The findings dissociate dopaminergic and noradrenergic contributions to exploration-exploitation. Blocking D2/D3 receptors with amisulpride increased sensitivity to decision-relevant features—high prior rewards, long travel time (switching costs), and depletion rate—consistent with enhanced directed exploration early in the task and more informed exploitation thereafter. This aligns with accounts that D2 blockade can sharpen PFC representations, possibly via a shift toward D1-dominated states that promote strong, noise-resistant representations while leaving striatal dopamine signaling intact. In contrast, β-adrenergic blockade with propranolol reduced the utilization of value information, consistent with increased value-independent randomness in choice and with theories positing noradrenaline as a reset or urgency signal altering information gathering and commitment. Although the direction of noradrenergic effects on random exploration varies across studies, differences may reflect tonic vs phasic modes of noradrenergic activity and β-adrenergic receptor-mediated modulation of inhibitory tone. Overall, dopamine appears to govern directed exploration and sensitivity to task structure, while noradrenaline contributes to randomness and disengagement from current information, shaping exploration-exploitation balance.

This study shows functionally distinct roles of dopamine and noradrenaline in human exploration-exploitation. Amisulpride (D2/D3 blockade) heightened sensitivity to prior reward, switching costs, and depletion rates, supporting dopamine’s role in directed exploration and informed exploitation. Propranolol (β-adrenergic blockade) was associated with reduced reliance on value information and tendencies toward value-independent switching patterns, consistent with noradrenaline’s role in random exploration and decision urgency. These insights advance understanding of neuromodulatory control over exploration strategies and may inform interventions for psychiatric disorders characterized by exploration-exploitation biases. Future work should incorporate measures of fatigue/boredom, baseline task performance, and within-subject designs to strengthen causal inferences and clarify tonic vs phasic noradrenergic contributions.

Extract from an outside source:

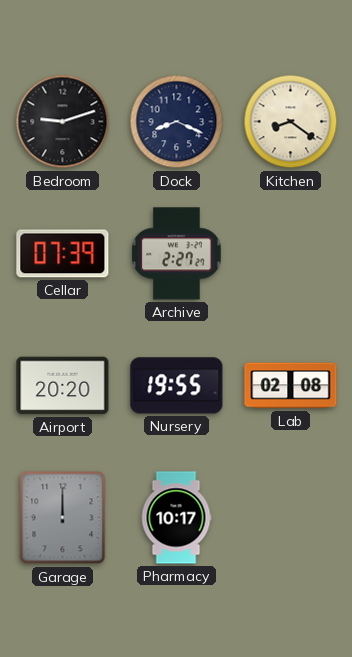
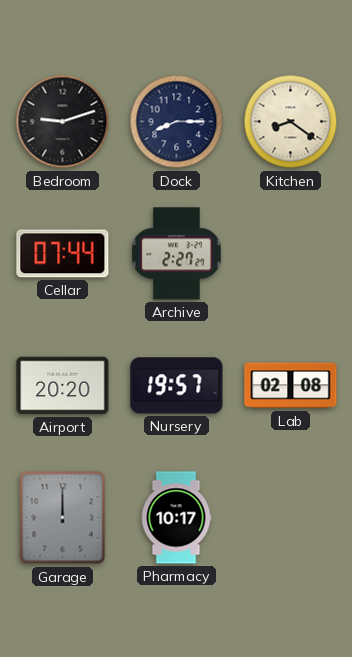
Dock: 8:19 -> 8:15
Cellar: 07:39 -> 07:44
Nursery: 19:55 -> 19:57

Potential confounds such as tiredness or boredom were not measured and may affect switching behavior. The between-subjects design lacks baseline performance measures, limiting control over pre-existing differences; a within-subject design would be stronger. While peripheral drug effects were measured and did not correlate with switching, residual peripheral influences cannot be entirely excluded. The modeling’s temperature parameter may have limited interpretability due to restricted value ranges inherent to task design.